Along the way, bus driver Joseph Wain broke up the trip by stopping at the Western Steer restaurant in Starke. A convoy of parents and fans that were following the bus stopped as well.
Players pigged out on chicken and mash potatoes, among other things, while also hitting the dessert kiosk. No players were seen eating salad.
Back on the road, players continued passing the time in much of the same way until driving through Jacksonville on Interstate 10, where they peered out windows at the buildings of downtown.
"Where are we Coach?" shouted freshman James Corbin.
"Tampa!" Parnell fired back.
Corbin continued the joke for a while, adding that "This mush be St. Pete," as we traveled to the outskirts of town, searching for Providence High.
A few miles away, Parnell pointed to his watch as if to say, "It's time to get serious." And most players, almost instantly, put their game faces on before arriving at the shiny digs of Providence's field.

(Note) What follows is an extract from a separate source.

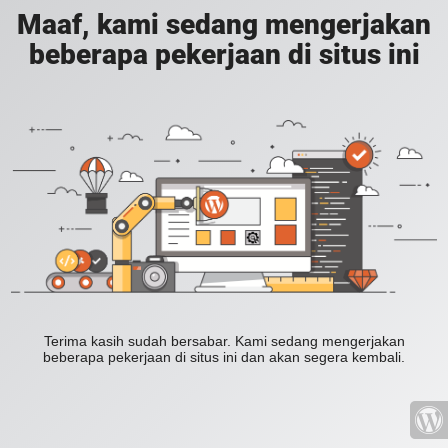
Maaf, kami sedang mengerjakan
beberapa pekerjaan di situs ini
Terima kasih sudah bersabar. Kami sedang mengerjakan
beberapa pekerjaan di situs ini dan akan segera kembali.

After unloading the bus - freshman, being freshman, had to tote most of the gear to the dugout — players began taking batting practices in the cages along the left field fence.
Behind home plate, the field had "2 TIM 1:7" painted on it and there were palm tress behind the backstop. There also was a sign that featured all of the Stallions college/professional players. Another sign showed that the private school, established in 1999, had reached the regional semifinals 10 of the 11 seasons it has fielded a baseball team.
About 100 Chieflandians attended the game, and dozens began showing up an hour before the first pitch. Their eardrums were pushed to the brink by Christian music that was turned up so loud on the public address system that God may have been able to hear it.
After the game, a 10-2 CHS loss, parents and players meandered around behind the visitor's dugout, not leaving until the lights were turned out as if they wanted to hold on to the 2011 season just a little bit longer.
On the bus, the trip home was much quieter with only about a third as many players making the return trip while others hitched rides with parents. The initial conversations were about the game, but it didn't take too long for players to put the loss, and Jacksonville Providence behind them.
After a stop at McDonald's where players and coaches seemed to have a problem with a cashier, most players tried to get comfortable enough on the bus to sleep. In fact, besides myself and a player or two, the majority of the bus was silent for more than an hour until we missed a turn in Waldo and had to turn around.
That's when talk turned to stories about growing up in Chiefland athletics. Many of the yarns centered around the habits of one individual who'll go unnamed here, but apparently would eat anything and everything.
We pulled into the school about 1:40 a.m. and my old body was happy to finally get off the bus.
A special thanks to the Chiefland baseball team for its hospitality in letting a scribe such as myself hitch a ride.
It, like the smell, is something I'll never forget.